А теперь раскроем письмо, написанное Бальмонтом перед отъездом в 1917-м в Грузию, куда он везет полностью законченный перевод поэмы: «И думаю, как перед грузинами я возьму в руки... свою работу, я бледнею и плачу, как герои Руставели». Но плакать ему пришлось совсем по другой причине: его тифлисская муза Тамар тяжело больна. И письма Бальмонта семье, в Россию, читаются, как трагический репортаж. «Только сила души позволяет этому истерзанному телу не умереть совсем»… «Сегодня вечером… на носилках снесли Тамар с высоты, где ее дача, и где она задыхалась, вниз на берег Боржомки. Вчера казалось, что она умрет. Сегодня ей лучше»… «Вчера мы похоронили Тамар. Нас, провожающих, было много. Гроб весь был укрыт цветами, и от меня было много... роз и белая лента: «Лучшей грузинке Тамар Канчели от Бальмонта, во имя ее пропевшего по-русски всю поэму Руставели». Я еще не в силах понять, что Тамар действительно нет. Шлю мой стих к Тамар». Вот слова из этого стиха «Имени Тамар Канчели», сразу же опубликованного в газете «Сакартвело»:

Для меня опустела Картвелия,
Мой светильник погас, догорев,
Для кого же принес Руставели я,
Облаченного в русский напев?!

А вообще-то, если когда-нибудь над многими стертыми порогами, все-таки, появятся подобающие им мемориальные доски, хорошо было бы увековечить на них просто несколько строк, касающихся судеб тех, то здесь жил.
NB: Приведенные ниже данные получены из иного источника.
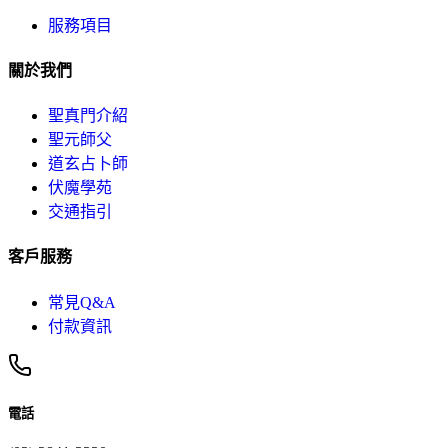
服務項目
關於我們
聖真門介紹
聖元師父
道玄占卜師
伏魔學苑
交通指引
客戶服務
常見Q&A
付款資訊
電話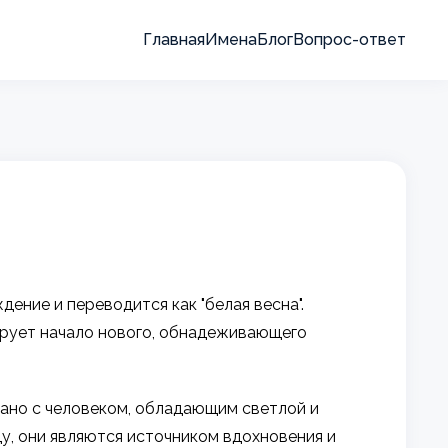
Главная
Имена
Блог
Вопрос-ответ
ение и переводится как "белая весна".
ирует начало нового, обнадеживающего
вано с человеком, обладающим светлой и
у, они являются источником вдохновения и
Например, слова грузина Ильи, посвященные русской Софье, или строки русского Константина, обращенные к грузинке Тамар. Да и мало ли что еще может подсказать память о том, что роднит культуры двух народов! Главное, чтобы святые (не побоюсь этого слова) места не были заметны лишь объявлениями о сдаче исторических квартир и больше – ничем.

Владимир ГОЛОВИН

продолжал пехотный офицер, "Сигналы вызова для телефона скачать"многозначительно покачав головой.

И хотя случается, что банкомета упорно "Видео ромы желудя скачать"преследует невезение, он все равно обыграет "Игра контар страйк скачать"вас, если только ему удастся продержаться.
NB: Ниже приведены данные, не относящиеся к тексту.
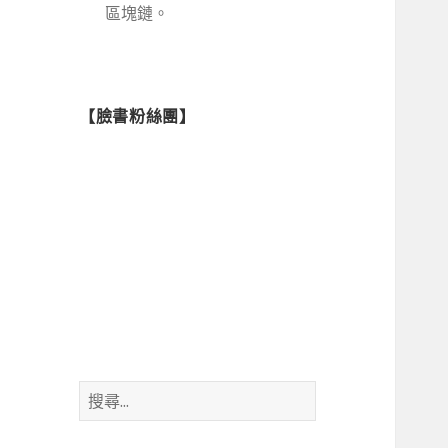
區塊鏈。
【臉書粉絲團】
搜
尋
關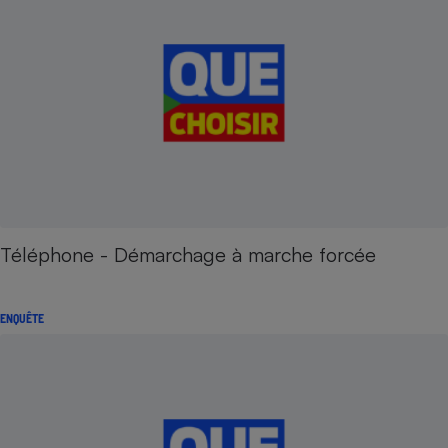
Téléphone - Démarchage à marche forcée
ENQUÊTE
Это была ее первая настоящая любовь ибо она "Рок опера моцарт скачать"полюбила Мориса Джеральда.

С вашими волосами, мисс Луи, я "Скачать елка девочка студентка"бы их всех заполонила!


Головин Владимир
Об авторе:
Поэт, журналист, заместитель главного редактора журнала «Русский клуб». Член Союза писателей Грузии, лауреат премии Союза журналистов Грузии, двукратный призер VIII Всемирного поэтического фестиваля «Эмигрантская лира», один из победителей Международного конкурса «Бессмертный полк – без границ» в честь 75-летия Победы над нацизмом. С 1984 года был членом Союза журналистов СССР. Работал в Грузинформ-ТАСС, «Общей газете» Егора Яковлева, газете «Russian bazaar» (США), сотрудничал с различными изданиями Грузии, Израиля, Азербайджана, России. Пять лет был главным редактором самой многотиражной русскоязычной газеты Грузии «Головинский проспект». Автор поэтического сборника «По улице воспоминаний», книг очерков «Головинский проспект» и «Завлекают в Сололаки стертые пороги», более десятка книг в серии «Русские в Грузии».

Стихи и переводы напечатаны в «Антологии грузинской поэзии», «Литературной газете» (Россия), сборниках и альманахах «Иерусалимские страницы» (Израиль), «Окна», «Путь дружбы», «Крестовый перевал» и «Под небом Грузии» (Германия), «Эмигрантская лира» (Бельгия), «Плеяда Южного Кавказа», «Перекрестки, «Музыка русского слова в Тбилиси», «На холмах Грузии» (Грузия).